Java provider can work with Java source code and provides capabilities referenced and dependency.

referenced

referenced capability enables the provider to find references in the source code. It takes two input parameters:

when:
  java.referenced:
    # regex pattern to match
    pattern: "<pattern>"
    # location defines the exact location where
    # pattern should be matched
    location: CONTRUCTOR_CALL

The supported locations are:

  • CONSTRUCTOR_CALL
  • TYPE
  • INHERITANCE
  • METHOD_CALL
  • ANNOTATION
  • IMPLEMENTS_TYPE
  • ENUM_CONSTANT
  • RETURN_TYPE
  • IMPORT
  • VARIABLE_DECLARATION
Go Provider

Go provider can work with Golang source code and provides capabilities referenced and dependency.

referenced

referenced capability enables the provider to find references in the source code:

when:
  go.referenced: "<regex_to_find_reference>"
dependency

The dependency capability enables the provider to find dependencies for an application:

when:
  go.dependency:
    # name of the dependency to search
    name: "<dependency_name>"
    # upper bound on version of the depedency
    upperbound: "<version_string>"
    # lower bound on version of the dependency
    lowerbound: "<version_string>"

A match is found when the given application has a dependency that falls within the given range of versions.

Logical Conditions

Analyzers provide two basic logical conditions that are useful in making more complex queries by aggregating results of other conditions.

And Condition

The And condition takes an array of conditions and performs a logical "and" operation on their results:

when:
  and:
    - <condition1>
    - <condition2>

Example:

when:
  and:
    - java.dependency:
        name: junit.junit
        upperbound: 4.12.2
        lowerbound: 4.4.0
    - java.dependency:
        name: io.fabric8.kubernetes-client
        lowerbound: 5.0.100

Note that the conditions can also be nested within other conditions:

when:
  and:
  - and:
    - go.referenced: "*CustomResourceDefinition*"
    - java.referenced:
        pattern: "*CustomResourceDefinition*"
  - go.referenced: "*CustomResourceDefinition*"
Or Condition

The Or condition takes an array of other conditions and performs a logical "or" operation on their results:

when:
  or:
    - <condition1>
    - <condition2>

Ruleset

A set of Rules form a Ruleset. Rulesets are an opionated way of passing Rules to Rules Engine.

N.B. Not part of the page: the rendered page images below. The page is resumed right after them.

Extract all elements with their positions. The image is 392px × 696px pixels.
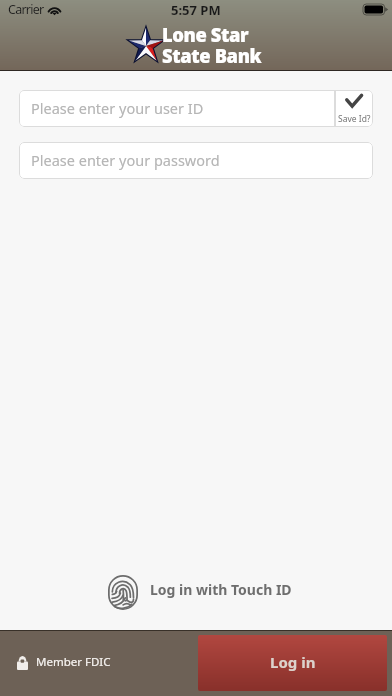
button[interactable]: Please enter your password bbox=[19, 142, 373, 179]
staticText: Carrier bbox=[8, 1, 44, 18]
button[interactable]: Save Id bbox=[335, 90, 373, 127]
staticText: 5:57 PM bbox=[171, 1, 221, 19]
staticText: Please enter your password bbox=[31, 150, 220, 170]
staticText: Save Id? bbox=[338, 113, 371, 125]
staticText: State Bank bbox=[162, 42, 261, 69]
button[interactable]: Log in bbox=[198, 635, 387, 691]
button[interactable]: Member FDIC bbox=[17, 654, 111, 670]
staticText: Please enter your user ID bbox=[31, 98, 204, 118]
staticText: Lone Star bbox=[162, 21, 249, 48]
staticText: Log in with Touch ID bbox=[150, 580, 292, 599]
button[interactable]: Please enter your user ID bbox=[19, 90, 335, 127]
staticText: Log in bbox=[270, 652, 316, 672]
staticText: Member FDIC bbox=[36, 654, 111, 670]
button[interactable]: Log in with Touch ID bbox=[108, 575, 292, 610]
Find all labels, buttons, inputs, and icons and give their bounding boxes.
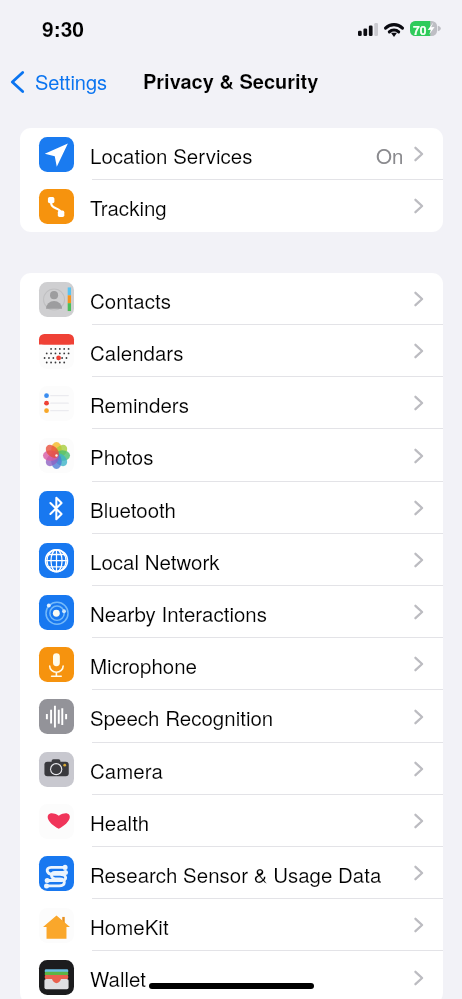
button[interactable]: Wallet xyxy=(20,951,443,999)
staticText: Camera xyxy=(90,755,163,784)
staticText: Nearby Interactions xyxy=(90,598,268,627)
staticText: Local Network xyxy=(90,546,220,575)
staticText: HomeKit xyxy=(90,911,169,940)
button[interactable]: Bluetooth xyxy=(20,482,443,534)
button[interactable]: Photos xyxy=(20,429,443,482)
button[interactable]: Location Services xyxy=(20,128,443,180)
button[interactable]: Calendars xyxy=(20,325,443,377)
staticText: On xyxy=(376,140,404,169)
button[interactable]: Camera xyxy=(20,743,443,795)
button[interactable]: Research Sensor & Usage Data xyxy=(20,847,443,899)
staticText: Photos xyxy=(90,441,154,470)
button[interactable]: Nearby Interactions xyxy=(20,586,443,638)
button[interactable]: Speech Recognition xyxy=(20,690,443,743)
staticText: Contacts xyxy=(90,285,171,314)
other: Wi-Fi xyxy=(384,21,404,36)
staticText: Location Services xyxy=(90,140,253,169)
button[interactable]: Tracking xyxy=(20,180,443,232)
staticText: Tracking xyxy=(90,192,167,221)
button[interactable]: Microphone xyxy=(20,638,443,690)
staticText: Speech Recognition xyxy=(90,702,274,731)
staticText: Health xyxy=(90,807,150,836)
button[interactable]: Local Network xyxy=(20,534,443,586)
staticText: Research Sensor & Usage Data xyxy=(90,859,382,888)
button[interactable]: Contacts xyxy=(20,273,443,325)
staticText: Privacy & Security xyxy=(143,66,319,95)
button[interactable]: HomeKit xyxy=(20,899,443,951)
staticText: Microphone xyxy=(90,650,197,679)
other: Battery 70 percent charging xyxy=(410,21,439,36)
staticText: Wallet xyxy=(90,963,146,992)
staticText: 70 xyxy=(413,21,427,36)
button[interactable]: Back to Settings xyxy=(0,64,118,100)
staticText: Bluetooth xyxy=(90,494,176,523)
button[interactable]: Health xyxy=(20,795,443,847)
other: Cellular signal xyxy=(358,23,378,36)
staticText: Settings xyxy=(35,67,108,96)
staticText: Reminders xyxy=(90,389,189,418)
button[interactable]: Reminders xyxy=(20,377,443,429)
staticText: 9:30 xyxy=(42,13,85,43)
staticText: Calendars xyxy=(90,337,184,366)
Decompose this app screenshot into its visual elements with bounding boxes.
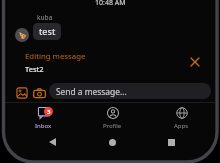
button[interactable]: Attach image [16,87,28,99]
staticText: Editing message [25,51,86,62]
staticText: Apps [174,122,189,130]
staticText: Profile [103,122,122,130]
staticText: Send a message... [56,86,127,97]
button[interactable]: Cancel editing [187,54,203,70]
button[interactable]: Back [43,133,61,151]
button[interactable]: Home [103,133,121,151]
staticText: 10:48 AM [95,0,126,8]
staticText: Test2 [25,64,44,74]
button[interactable]: 3 [9,103,78,132]
button[interactable]: Camera [33,87,46,100]
button[interactable]: Profile [78,103,147,132]
button[interactable]: test [33,23,61,40]
staticText: Inbox [35,122,52,130]
button[interactable]: Recents [162,133,180,151]
staticText: test [39,25,56,38]
staticText: kuba [37,13,53,22]
staticText: 3 [47,108,51,116]
button[interactable]: kuba avatar [15,28,29,42]
button[interactable]: Apps [147,103,216,132]
button[interactable]: Send a message... [49,83,211,99]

Each Ruleset is stored in its own directory with a ruleset.yaml file at the directory root that stores metadata of the Ruleset.

# name has to be unique within the provided rulesets
# doesn't necessarily has to be unique globally
name: "Name of the ruleset"
description: "Describes the ruleset"
# additional labels for ruleset
# labels help filter rulesets
labels:
  - awesome_rules1

Rulesets provide a good way of organizing multiple rules that achieve a common goal.